In this case the color is not fully cohesive but rather there is a good amount of randomness to it’s distribution, nevertheless it is possible to still get a sense of a pattern to the distribution, the small cluster in the bottom-left being the one with more accidents. This distribution shows that even though morphology is related with the traffic accidents it is a weak link or at least not a fully direct relation.

In addition to using the PCA & KMeans in combination with the TSNE to evaluate the relation between the morphology and the quantity of accidents of the street networks, the KMeans provides us with prototypes or centroids that can be turn back into images and to have a perspective on what the model is considering as the average of each cluster of samples.

From plotting the respective prototypes for the 15 KMean clusters it is evident that the algorithm found that straight single streets and normal crossings are the best averages for grouping the samples. Although in part this can be attributed to the large amount of barcelona streets that are gridlike (e.g. Exaimple) in comparison with more convoluted streets networks (e.g.

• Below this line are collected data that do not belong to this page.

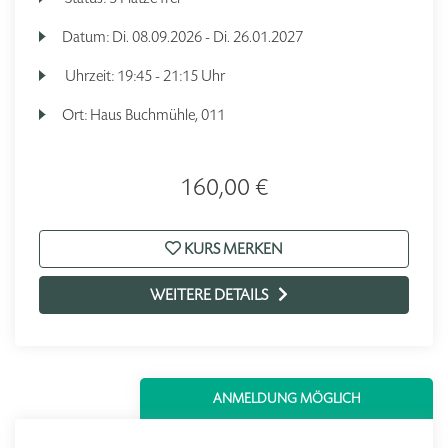
Datum:
Di.
08.09.2026 -
Di.
26.01.2027
Uhrzeit:
19:45 - 21:15 Uhr
Ort:
Haus Buchmühle, 011
160,00 €
KURS MERKEN
WEITERE DETAILS
ANMELDUNG MÖGLICH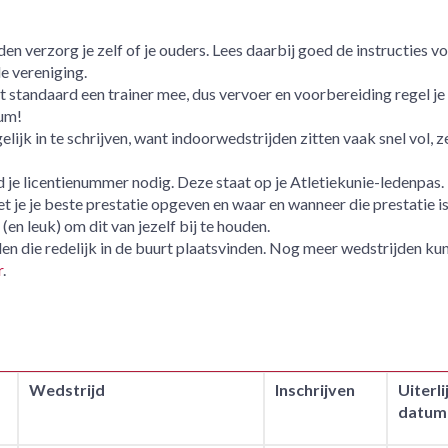
en verzorg je zelf of je ouders. Lees daarbij goed de instructies vo
e vereniging.
 standaard een trainer mee, dus vervoer en voorbereiding regel je 
tum!
jk in te schrijven, want indoorwedstrijden zitten vaak snel vol, z
jd je licentienummer nodig. Deze staat op je Atletiekunie-ledenpas.
je je beste prestatie opgeven en waar en wanneer die prestatie i
en leuk) om dit van jezelf bij te houden.
den die redelijk in de buurt plaatsvinden. Nog meer wedstrijden kun
r
.
Wedstrijd
Inschrijven
Uiterli
datum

Gotico), it has also to do with the limitations of the model, and it a sign that higher level ML models that can better understand the features in a image, might be required.

Comparing variations of dataset

By using hops to create a pipeline that generates the image dataset from shapefiles, then uses them to train the models and finally outputs the results. It is possible to train, visualize and compare multiple variation of the dataset were different information can be display.

Conclusion

Urban Morphology & Traffic Accidents

The PCA and KMean models with the visualization of their outputs via TSNE, permitted to understand how strong the relation between the different morphologies of street and the amount of traffic accident was. The ability of the train models to

The analysis of the output of this models led to the conclusion that even though there is a relation between the accident and the geometry of the streets is not strong one, which means that to get a better understanding and to possibly be able to predict how prone a street is to being the backdrop to a traffic accident, only having the spatiality of the street isn’t enough. Even when adding more geographical information like the position of traffic lights and signage just focusing in the geography is not enough to completely understand what makes an accident happen in a certain street.

Software & Tools

The use of Hops was key to allowing access to the ML models that Python Libraries can offer, and in addition became essential for creating a pipeline that can be abstracted for the training of models on other Shapefile > Image datasets, or even extended to make use the more complex ML models like Autoencoder, GANs and other Neural Networks.